Fluchtgeschichte

Montag morgen:

Ich habe mir ein Treffen mit T. ausgemacht.

Seit etwa Anfang des Jahres betreue ich von Zeit zu Zeit eine Wohngemeinschaft mit afghanischen Burschen. Sie haben früher in einer Betreuungsstelle für unbegleitete minderjährige Flüchtlinge gewohnt; wenn sie 18 sind, müssen sie aus der Betreuungsstelle ausziehen. Diese Burschen haben Glück, denn durch einen Sponsor konnte eine Wohnung für sie in der Nähe angemietet werden können. Bisher war ich nicht sehr oft dort, etwa einmal monatlich oder alle zwei Monate, aber hin und wieder bin ich über whatsapp mit ihnen in Kontakt.

T. kenne ich seit etwa 2 Jahren. Ich habe mit ihm schon für den Hauptschulabschluss gelernt. Er wartet nun seit vielen Monaten auf seinen Asylbescheid und darf nichts arbeiten, dabei wünscht er sich nur dieses eine, arbeiten zu können.

Ich lade ihn ein zu mir zu kommen und mir im Garten zu helfen. Wir sitzen auf dem Sofa. Ich frage ihn, wie es ihm geht. Eine Routinefrage, wie soll es ihm schon gehen. Er kann nichts tun. Hätte er eine echte Perspektive, dann könnte er eine Ausbildung machen, oder eine weiterführende Schule. Ich frage ihn, wie sein Tag aussieht. Er steht gegen Mittag auf, kocht und putzt, surft im Internet, dann geht er Fußball spielen.

Spielen und arbeiten sind in gewisser Weise ähnlich Dinge, weil sie uns vergessen lassen.

Ich habe nachgedacht, was ich für T. tun könnte. Ich glaube, es geht nur um das Jetzt, so wie eigentlich bei uns allen, bei ihm aber noch mehr. Er hat keinen vorgezeichneten Weg vor sich, es geht nur darum, jetzt diesen Augenblick und heute diesen Tag erträglicher machen. Er kann nichts tun außer auf seinen Bescheid zu warten. Ich möchte ihm das Warten erträglicher machen.

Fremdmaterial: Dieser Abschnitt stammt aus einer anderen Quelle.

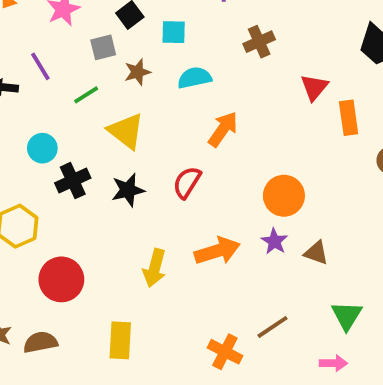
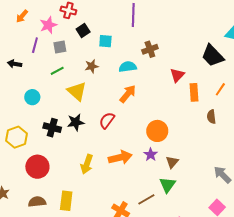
gray square: (103, 47) -> (60, 47), moved
purple line: (40, 66) -> (35, 45), moved, turned 42
brown star: (137, 72) -> (92, 66), moved
cyan semicircle: (195, 78) -> (128, 67), moved
black cross: (73, 181) -> (52, 128), moved, turned 36
brown triangle: (316, 253) -> (172, 162), turned 48
green triangle: (347, 316) -> (168, 185), moved
brown semicircle: (40, 342) -> (37, 202), moved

Ich habe für unseren Garten eine Eibe gekauft. Außerdem liegen viele Blätter im Gras. T. hilft mir im Garten, mir wird nach 10 Minunten ohnehin kalt und mein Handy läutet. Er pflanzt Bäume und Sträucher um und rechnet die Blätter zusammen. Nach zwei Stunden muss er ins Training. Ich glaube, er freut sich, dass er mir helfen konnte.

Nach drei Tagen geschieht ein Wunder. Der Rechtsberater, den ich schon früher kennen gelernt habe, erzählt mir, dass T. einen Verhandlungstermin am Verwaltungsgericht hat. Ich freue mich riesig und rufe ihn gleich an.

Ein paar Tage später meldet der Berater sich nochmal. Er bittet mich, mit T. seine Fluchtgeschichte durchzugehen. Er erklärt mir, wie wichtig es ist, dass T. sich an alles erinnert. Dass er nicht vergisst. Seine erste Einvernahme ist ja schon einige Jahre her. Er war damals 15.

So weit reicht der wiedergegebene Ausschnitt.